Given your passion for prairie conservation and environmental activism, do you bring aspects of conservation efforts into your home life? If so, could you share some examples of how you incorporate sustainability and conservation practices into your daily routines?

I have loved trying to reproduce a pocket prairie in my yard. I have had limited success, in that prairie plants grow where they are happy and that often means where I planted them is not where they particularly stay! Finding the balance between wild prairie and urban lawn is not easy, but it is a struggle I embrace, even to the extent of explaining my yard to code compliance. I have found that educating your neighbors and sharing is a good way to not rock the boat!

2024 Savage Cabbage Bash along the Trinity River in Fort Worth
2024 Savage Cabbage Bash along the Trinity River in Fort Worth
2024 Savage Cabbage Bash along the Trinity River in Fort Worth
2024 Savage Cabbage Bash along the Trinity River in Fort Worth
Looking ahead, what are your hopes and aspirations for the future of prairie conservation in Texas?

As an elementary educator, my passion would include making sure each Texas child learns that they live on a prairie and all of the ecosystem services that prairies provide. Growing up I loved to watch Little House on the Prairie but never realized that I lived on one that was so similar. Every citizen living in Texas should know what kind of ecosystem they live in and hopefully be informed so that they can use their voice to protect it. Of course I want more prairie land conserved and responsibly managed to survive the changes we see coming.

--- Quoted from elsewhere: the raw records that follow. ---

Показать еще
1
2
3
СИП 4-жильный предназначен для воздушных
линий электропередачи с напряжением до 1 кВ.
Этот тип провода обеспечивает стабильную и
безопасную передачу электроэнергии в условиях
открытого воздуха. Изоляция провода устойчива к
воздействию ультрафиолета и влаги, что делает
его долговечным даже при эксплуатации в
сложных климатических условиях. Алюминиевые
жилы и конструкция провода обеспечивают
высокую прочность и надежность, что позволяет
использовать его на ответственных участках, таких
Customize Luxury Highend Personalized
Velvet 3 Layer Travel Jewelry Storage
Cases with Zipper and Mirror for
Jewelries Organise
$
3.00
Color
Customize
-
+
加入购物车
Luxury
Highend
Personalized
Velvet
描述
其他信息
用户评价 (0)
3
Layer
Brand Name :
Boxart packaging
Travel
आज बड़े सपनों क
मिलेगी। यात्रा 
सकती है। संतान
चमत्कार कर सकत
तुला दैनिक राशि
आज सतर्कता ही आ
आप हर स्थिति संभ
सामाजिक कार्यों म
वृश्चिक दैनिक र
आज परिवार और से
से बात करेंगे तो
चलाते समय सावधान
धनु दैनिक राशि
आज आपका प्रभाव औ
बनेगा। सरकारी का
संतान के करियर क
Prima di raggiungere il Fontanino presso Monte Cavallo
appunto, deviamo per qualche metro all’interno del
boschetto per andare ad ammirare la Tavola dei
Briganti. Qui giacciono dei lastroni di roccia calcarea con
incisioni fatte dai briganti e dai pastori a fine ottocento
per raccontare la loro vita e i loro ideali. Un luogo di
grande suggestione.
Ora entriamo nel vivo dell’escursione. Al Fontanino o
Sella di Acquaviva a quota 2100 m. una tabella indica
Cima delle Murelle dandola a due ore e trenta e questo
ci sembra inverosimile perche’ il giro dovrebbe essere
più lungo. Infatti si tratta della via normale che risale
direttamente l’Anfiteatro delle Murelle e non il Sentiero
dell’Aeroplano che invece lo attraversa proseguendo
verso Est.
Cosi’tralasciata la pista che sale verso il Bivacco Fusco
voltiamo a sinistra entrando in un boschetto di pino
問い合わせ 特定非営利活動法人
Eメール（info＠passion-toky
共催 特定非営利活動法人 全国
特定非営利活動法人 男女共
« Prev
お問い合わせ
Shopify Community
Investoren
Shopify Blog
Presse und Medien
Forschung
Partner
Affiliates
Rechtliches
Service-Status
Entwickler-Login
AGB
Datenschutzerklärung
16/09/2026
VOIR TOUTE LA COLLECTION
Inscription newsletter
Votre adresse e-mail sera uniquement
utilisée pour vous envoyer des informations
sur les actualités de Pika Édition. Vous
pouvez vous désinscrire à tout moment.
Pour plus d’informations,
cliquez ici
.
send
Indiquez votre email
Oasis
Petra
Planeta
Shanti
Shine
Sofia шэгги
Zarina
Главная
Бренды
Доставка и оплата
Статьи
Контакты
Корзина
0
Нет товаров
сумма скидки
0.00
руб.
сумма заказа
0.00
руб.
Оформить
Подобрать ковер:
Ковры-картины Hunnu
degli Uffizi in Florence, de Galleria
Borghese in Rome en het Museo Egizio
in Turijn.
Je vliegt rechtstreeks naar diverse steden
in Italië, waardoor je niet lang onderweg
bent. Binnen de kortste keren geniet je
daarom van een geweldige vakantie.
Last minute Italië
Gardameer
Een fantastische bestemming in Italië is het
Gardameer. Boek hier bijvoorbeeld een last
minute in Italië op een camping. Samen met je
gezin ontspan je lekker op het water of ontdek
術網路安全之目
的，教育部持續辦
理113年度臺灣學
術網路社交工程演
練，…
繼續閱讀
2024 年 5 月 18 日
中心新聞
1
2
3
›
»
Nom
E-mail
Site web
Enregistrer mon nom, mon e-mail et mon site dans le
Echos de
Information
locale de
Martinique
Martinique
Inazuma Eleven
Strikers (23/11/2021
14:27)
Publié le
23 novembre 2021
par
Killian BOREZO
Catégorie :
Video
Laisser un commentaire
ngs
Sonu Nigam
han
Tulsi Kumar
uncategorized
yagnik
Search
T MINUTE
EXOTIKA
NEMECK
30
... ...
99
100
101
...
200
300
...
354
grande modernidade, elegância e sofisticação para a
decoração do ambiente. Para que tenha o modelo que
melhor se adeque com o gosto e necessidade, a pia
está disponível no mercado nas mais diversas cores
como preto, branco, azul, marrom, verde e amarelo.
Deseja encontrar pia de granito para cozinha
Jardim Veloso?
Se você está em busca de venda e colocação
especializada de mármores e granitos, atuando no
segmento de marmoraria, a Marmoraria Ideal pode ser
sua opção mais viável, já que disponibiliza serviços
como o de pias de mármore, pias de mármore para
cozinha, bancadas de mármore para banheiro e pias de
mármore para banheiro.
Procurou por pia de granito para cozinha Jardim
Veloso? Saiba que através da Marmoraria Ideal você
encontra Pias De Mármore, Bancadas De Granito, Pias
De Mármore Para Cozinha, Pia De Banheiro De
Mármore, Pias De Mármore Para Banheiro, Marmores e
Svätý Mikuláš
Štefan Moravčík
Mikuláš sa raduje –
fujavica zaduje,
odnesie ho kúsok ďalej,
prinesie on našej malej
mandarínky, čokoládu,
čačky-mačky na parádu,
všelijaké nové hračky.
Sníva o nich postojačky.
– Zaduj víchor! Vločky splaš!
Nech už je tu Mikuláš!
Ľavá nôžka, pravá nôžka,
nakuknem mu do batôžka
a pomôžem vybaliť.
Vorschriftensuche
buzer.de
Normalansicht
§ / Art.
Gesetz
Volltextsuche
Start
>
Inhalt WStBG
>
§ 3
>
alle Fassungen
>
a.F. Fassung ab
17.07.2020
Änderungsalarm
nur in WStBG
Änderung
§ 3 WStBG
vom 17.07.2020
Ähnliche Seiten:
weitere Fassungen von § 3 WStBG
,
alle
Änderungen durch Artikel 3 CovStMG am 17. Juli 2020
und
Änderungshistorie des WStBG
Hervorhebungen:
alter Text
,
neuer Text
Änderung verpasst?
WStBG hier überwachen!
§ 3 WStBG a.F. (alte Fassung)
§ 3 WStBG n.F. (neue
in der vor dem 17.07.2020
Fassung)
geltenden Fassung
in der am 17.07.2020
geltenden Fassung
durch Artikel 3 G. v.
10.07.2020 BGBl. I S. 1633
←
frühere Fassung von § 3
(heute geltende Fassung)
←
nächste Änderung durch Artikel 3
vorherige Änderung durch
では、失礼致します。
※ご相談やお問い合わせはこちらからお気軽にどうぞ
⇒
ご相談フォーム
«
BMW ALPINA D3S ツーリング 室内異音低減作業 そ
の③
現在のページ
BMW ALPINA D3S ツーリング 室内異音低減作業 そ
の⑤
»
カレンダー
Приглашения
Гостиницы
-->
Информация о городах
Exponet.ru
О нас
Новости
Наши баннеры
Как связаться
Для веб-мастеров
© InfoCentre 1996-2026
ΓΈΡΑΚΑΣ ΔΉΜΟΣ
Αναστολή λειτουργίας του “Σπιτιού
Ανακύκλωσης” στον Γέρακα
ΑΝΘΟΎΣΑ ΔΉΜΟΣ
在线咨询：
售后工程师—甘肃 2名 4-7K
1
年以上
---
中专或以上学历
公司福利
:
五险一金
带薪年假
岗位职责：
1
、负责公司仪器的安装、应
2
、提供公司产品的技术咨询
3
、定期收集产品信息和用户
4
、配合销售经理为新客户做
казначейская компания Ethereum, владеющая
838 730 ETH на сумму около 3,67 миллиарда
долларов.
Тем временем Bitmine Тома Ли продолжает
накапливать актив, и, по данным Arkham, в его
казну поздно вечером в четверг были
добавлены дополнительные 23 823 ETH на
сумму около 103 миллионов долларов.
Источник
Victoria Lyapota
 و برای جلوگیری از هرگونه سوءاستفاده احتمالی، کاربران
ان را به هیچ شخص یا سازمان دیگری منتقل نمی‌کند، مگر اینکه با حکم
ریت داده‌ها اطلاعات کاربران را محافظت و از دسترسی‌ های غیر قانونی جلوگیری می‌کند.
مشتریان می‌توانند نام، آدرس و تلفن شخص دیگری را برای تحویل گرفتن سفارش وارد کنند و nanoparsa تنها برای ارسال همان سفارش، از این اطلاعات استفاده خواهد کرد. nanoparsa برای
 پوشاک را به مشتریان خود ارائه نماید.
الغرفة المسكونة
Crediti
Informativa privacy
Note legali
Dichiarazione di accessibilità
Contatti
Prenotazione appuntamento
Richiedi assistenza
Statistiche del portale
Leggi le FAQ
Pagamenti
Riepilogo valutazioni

Could you share a personal motto or philosophy that guides your work in preserving these vital ecosystems, both within your community and in your everyday life?

Having a propensity for preaching prairie preservation perpetually is a perfect motto! Reading about prairies from past by various authors has filled me with such a sense of loss. I would invite folks to read a good prairie book, it’s like going to nature church. Here are a few of my favorites: The Tallgrass Prairie Reader and Not Just Any Land: A Personal and Literary Journey, both by John T. Price; Ecology & Economics of the Great Plains by Daniel Licht; and The Prairie and the Sea, a special gem of a book written in 1905 by a Methodist minister name William Quayle. I wish I could find more writing by Texas authors. I recently read that the Texas landscape was already changing before the Civil War, and I know that the North Texas county where my dad’s family farmed was crawling with people in the early 1900’s. So, by then some of our historic prairies were already lost, as all it takes is a plow to change a prairie forever. Now it’s our job to find and restore them!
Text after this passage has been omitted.